To prove this, we construct a bijection f from H to H_{g}. The bijection is defined in the obvious way: Φ maps h to hg.

• Φ is one-to-one: suppose that Φ(h_{1}) = Φ)h_{2}, that is, h_{1}g = h_{2}g. Cancelling the g (by the cancellation law, or by multiplying by g^{−1}), we get h_{1} = h_{2}.

• Φ is onto: by definition, every element in the coset Hg has the form hg for some h ∈ H, that is, it is Φ(h).

So f is a bijection, and |H_{g}| = |H|.

Now, if m is the number of right cosets of H in G, then m|H| = |G|, so |H| divides |G|.

Remark We see that |G|/|H| is the number of right cosets of H in G. This number is called the index of H in G.

We could have used left cosets instead, and we see that |G|/|H| is also the number of left cosets. So these numbers are the same. In fact, there is another reason for this:

Exercise Show that the set of all inverses of the elements in the right coset Hg form the left coset g−1H. So there is a bijection between the set of right cosets and the set of left cosets of H.

In the example in the preceding section, we had a group S3 with a subgroup having three right cosets and three left cosets; that is, a subgroup with index 3.

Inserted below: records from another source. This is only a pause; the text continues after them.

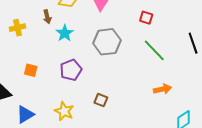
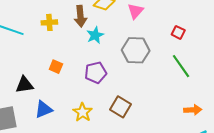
brown arrow: (47, 17) -> (80, 16), size x1.5
orange arrow: (162, 89) -> (193, 110), moved
brown square: (101, 100) -> (120, 107), size x1.5

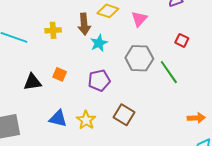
green line: (181, 66) -> (169, 72), moved
black triangle: (24, 85) -> (32, 82), moved
blue triangle: (44, 109) -> (58, 119), moved, turned 36

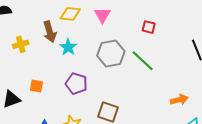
purple pentagon: (99, 80) -> (76, 84), turned -30

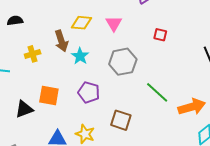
green line: (143, 61) -> (157, 92), moved
orange square: (36, 86) -> (49, 95), size x1.5
orange arrow: (179, 100) -> (192, 107), size x1.5

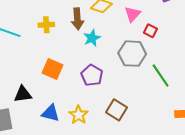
red square: (160, 35) -> (150, 31), moved
green line: (157, 92) -> (161, 76), moved
black triangle: (24, 109) -> (23, 94), moved

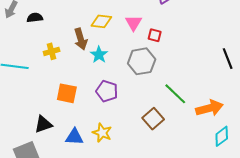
green line: (161, 76) -> (175, 94), moved
brown square: (117, 110) -> (153, 119), moved, turned 30

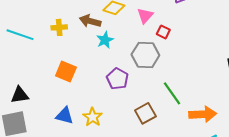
brown arrow: (81, 39) -> (90, 21), turned 110
purple pentagon: (107, 91) -> (117, 79), moved
black triangle: (43, 124) -> (20, 95), moved

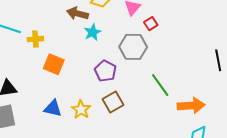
yellow cross: (59, 27) -> (35, 39), moved
red square: (163, 32) -> (151, 24), turned 32
brown square: (145, 113) -> (113, 102), moved

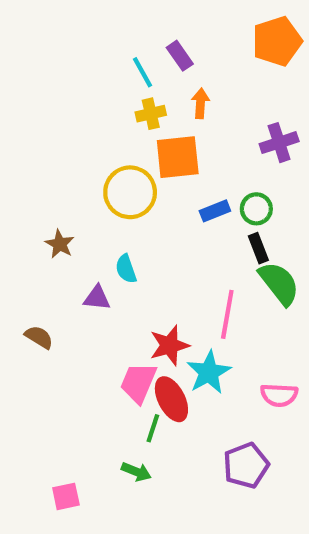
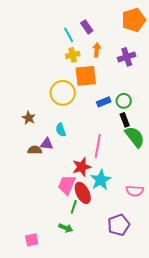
purple cross: (279, 143) -> (127, 57), moved
pink line: (227, 314) -> (98, 146), moved
brown semicircle: (39, 337) -> (35, 150), moved, turned -32

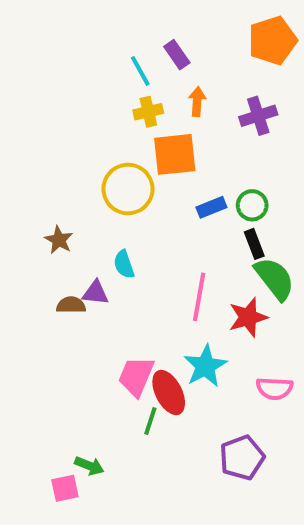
red star: (82, 167) -> (248, 317), moved
green arrow: (66, 228) -> (89, 466), moved

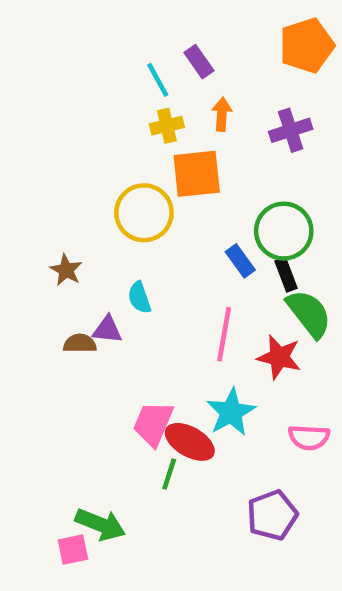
green circle: (252, 205) -> (284, 231), size x1.6
blue rectangle: (211, 207) -> (240, 261), moved, turned 76
red star: (248, 317) -> (279, 357), turned 30
red ellipse: (169, 393) -> (190, 442), turned -33
green arrow: (89, 466) -> (100, 524), size x1.5

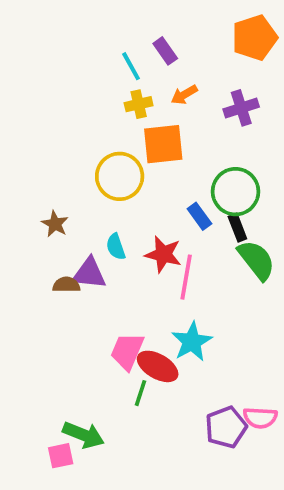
orange arrow: (222, 114) -> (184, 95), turned -124
purple triangle: (107, 330) -> (89, 273), size x1.4
red star: (279, 357) -> (163, 254), moved
pink semicircle: (309, 437) -> (260, 418), moved

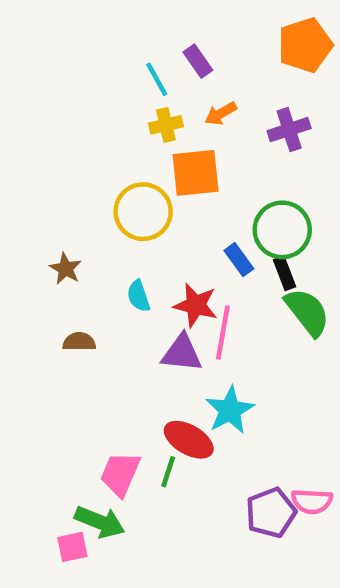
purple triangle: (89, 273) -> (182, 353), moved
pink trapezoid: (127, 351) -> (120, 474), moved

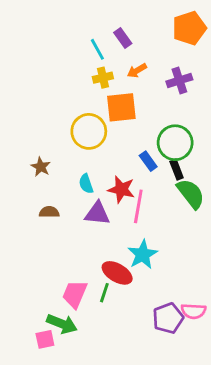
purple triangle: (182, 353) -> (97, 213), moved

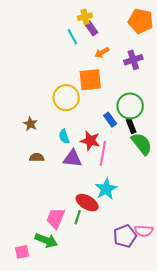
orange pentagon: (189, 28) -> (141, 21), turned 30
yellow cross: (103, 78) -> (85, 17), moved
pink square: (45, 339) -> (22, 252), moved

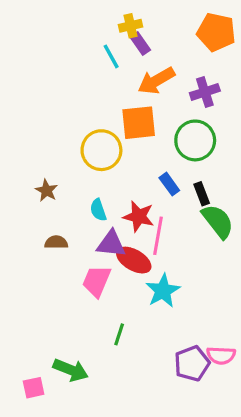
orange arrow: (102, 52) -> (156, 81), size x1.6
green circle: (130, 106) -> (195, 140), moved
red ellipse: (87, 203) -> (134, 260), moved
pink trapezoid: (56, 218) -> (97, 281), moved

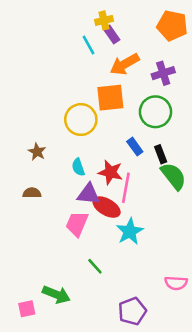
brown semicircle: (56, 242) -> (32, 193), moved
green line: (119, 334) -> (95, 266), turned -60
purple pentagon: (192, 363) -> (132, 311), moved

**Corollary 3.16** let g be an element of the finite group G. Then the order of g divides the order of G.

**Proof **Remember, first, that the word “order” here has two quite different meanings: the order of a group is the number of elements it has; while the order of an element is the smallest n such that g^{n} = 1.

However, we also saw that if the element g has order m, then the set {1,g,g2, . . . ,g^{m−1}} is a cyclic subgroup of G having order m. So, by Lagrange’s Theorem, m divides the order of G.

**Example** Let G = S3. Then the order of G is 6. The element (1)(2,3) has order 2, while the element (1,3,2) has order 3.